Este martes, con su hermano en la Ciudad de México para continuar tratamiento, Rita decidió tomar su lugar en la fila.
“Él ya ganó el laudo, pero hasta el día de hoy no se le ha pagado. Nuestra desesperación es porque tiene cáncer y nuestra esperanza es que con ese dinero pueda seguir con el tratamiento”, relató mientras aguardaba su turno.
Un parque convertido en oficina pública
La jornada reunió a buena parte del gabinete estatal y a legisladores federales y locales. El formato permite a la ciudadanía exponer directamente peticiones, que van desde conflictos laborales hasta necesidades comunitarias.
Durante horas, Rita esperó. A su alrededor, directores y profesores de escuelas de Juan Pablo II y colonias cercanas también sostenían documentos y solicitudes. Infraestructura escolar, poda de árboles, reparación de bardas, equipo de cómputo y la construcción de un auditorio figuraban entre las principales demandas.

El primer profesor en tomar la palabra explicó que, tras múltiples llamadas a la Secretaría de Educación del Gobierno del Estado de Yucatán (Segey) sin obtener respuesta para la poda de árboles y reparación de una barda, decidió acudir al encuentro ciudadano.

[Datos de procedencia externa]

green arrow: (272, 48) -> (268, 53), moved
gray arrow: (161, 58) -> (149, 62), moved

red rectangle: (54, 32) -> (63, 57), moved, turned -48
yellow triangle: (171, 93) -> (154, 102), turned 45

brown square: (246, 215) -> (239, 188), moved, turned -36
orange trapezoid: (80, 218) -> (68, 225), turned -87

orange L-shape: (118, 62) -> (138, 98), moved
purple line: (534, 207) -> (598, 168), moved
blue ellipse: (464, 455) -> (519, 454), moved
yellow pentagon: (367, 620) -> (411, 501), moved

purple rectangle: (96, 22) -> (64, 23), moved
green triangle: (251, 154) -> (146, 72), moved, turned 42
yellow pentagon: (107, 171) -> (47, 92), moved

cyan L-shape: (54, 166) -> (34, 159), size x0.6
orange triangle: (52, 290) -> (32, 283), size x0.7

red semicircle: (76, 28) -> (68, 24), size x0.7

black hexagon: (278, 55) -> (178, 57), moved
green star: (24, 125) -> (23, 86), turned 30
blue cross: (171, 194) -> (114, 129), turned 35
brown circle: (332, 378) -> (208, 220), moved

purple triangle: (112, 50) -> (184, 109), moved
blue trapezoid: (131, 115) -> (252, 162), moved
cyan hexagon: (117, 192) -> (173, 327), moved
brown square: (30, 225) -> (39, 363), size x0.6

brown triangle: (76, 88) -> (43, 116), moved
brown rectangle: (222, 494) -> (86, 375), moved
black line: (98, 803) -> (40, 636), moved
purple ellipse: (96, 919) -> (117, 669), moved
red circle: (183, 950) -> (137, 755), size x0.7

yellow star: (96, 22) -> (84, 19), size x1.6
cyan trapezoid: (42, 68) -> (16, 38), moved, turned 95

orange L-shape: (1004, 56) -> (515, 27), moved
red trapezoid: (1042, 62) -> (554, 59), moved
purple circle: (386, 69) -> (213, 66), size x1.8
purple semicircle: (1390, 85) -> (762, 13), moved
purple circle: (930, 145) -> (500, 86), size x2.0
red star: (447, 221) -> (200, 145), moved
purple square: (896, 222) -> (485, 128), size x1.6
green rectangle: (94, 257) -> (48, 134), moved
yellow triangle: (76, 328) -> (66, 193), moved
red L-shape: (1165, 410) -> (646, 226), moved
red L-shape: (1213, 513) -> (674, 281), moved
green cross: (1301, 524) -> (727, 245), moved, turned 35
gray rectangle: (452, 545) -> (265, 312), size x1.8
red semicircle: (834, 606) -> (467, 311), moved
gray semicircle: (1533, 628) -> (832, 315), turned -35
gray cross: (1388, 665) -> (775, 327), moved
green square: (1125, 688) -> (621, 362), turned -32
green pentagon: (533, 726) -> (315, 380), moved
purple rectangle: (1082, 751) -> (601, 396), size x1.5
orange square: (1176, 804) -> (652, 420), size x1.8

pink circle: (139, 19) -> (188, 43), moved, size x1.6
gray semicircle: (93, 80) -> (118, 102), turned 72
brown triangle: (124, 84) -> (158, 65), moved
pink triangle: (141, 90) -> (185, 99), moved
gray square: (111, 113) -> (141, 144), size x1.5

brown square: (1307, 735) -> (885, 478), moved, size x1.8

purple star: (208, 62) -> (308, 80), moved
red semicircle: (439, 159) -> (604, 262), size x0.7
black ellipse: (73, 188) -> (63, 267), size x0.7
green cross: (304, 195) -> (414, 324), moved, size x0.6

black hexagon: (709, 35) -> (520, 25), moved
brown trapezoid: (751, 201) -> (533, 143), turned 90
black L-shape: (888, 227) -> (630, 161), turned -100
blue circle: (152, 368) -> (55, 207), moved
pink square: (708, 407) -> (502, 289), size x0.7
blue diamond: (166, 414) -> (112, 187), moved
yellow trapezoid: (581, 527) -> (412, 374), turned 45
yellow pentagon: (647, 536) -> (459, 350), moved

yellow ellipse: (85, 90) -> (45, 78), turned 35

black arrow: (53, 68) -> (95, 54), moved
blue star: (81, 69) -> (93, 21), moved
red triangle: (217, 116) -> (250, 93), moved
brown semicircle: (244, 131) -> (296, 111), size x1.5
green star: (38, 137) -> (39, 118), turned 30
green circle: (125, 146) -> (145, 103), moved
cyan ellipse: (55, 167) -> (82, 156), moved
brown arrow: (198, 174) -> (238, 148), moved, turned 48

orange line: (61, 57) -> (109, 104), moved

Algunas directoras señalaron que personal gubernamental visitó previamente sus planteles para anunciar la presencia del mandatario. Así, aprovecharon la ocasión.
“Pedimos un auditorio, instrumentos para la banda de guerra, que el programa Aliados por la Vida se quede permanente y apoyo de policías a la entrada y salida”, comentó Elia León, directora de la Secundaria Santiago Herrera Castillo, en Mulsay.
“El pueblo manda y el gobierno obedece”
En su mensaje inicial, el gobernador reiteró que estos ejercicios permiten definir el destino del presupuesto del programa Bienestar para Mérida.
“El pueblo manda y el gobierno obedece. Las cosas no se deciden en un escritorio sino en el territorio”, afirmó, al tiempo que aseguró atención permanente para la colonia Juan Pablo II.
Mientras los micrófonos pasaban de mano en mano, Rita permanecía atenta. Su causa no era nueva, pero sí más urgente. No pedía un programa, ni una obra pública. Pedía que se cumpliera un fallo legal ya ganado.
Al final de la jornada, más allá de discursos y promesas, quedó en el aire la pregunta que la llevó por segunda vez al mismo sitio: si esta vez, la respuesta sí llegará a tiempo.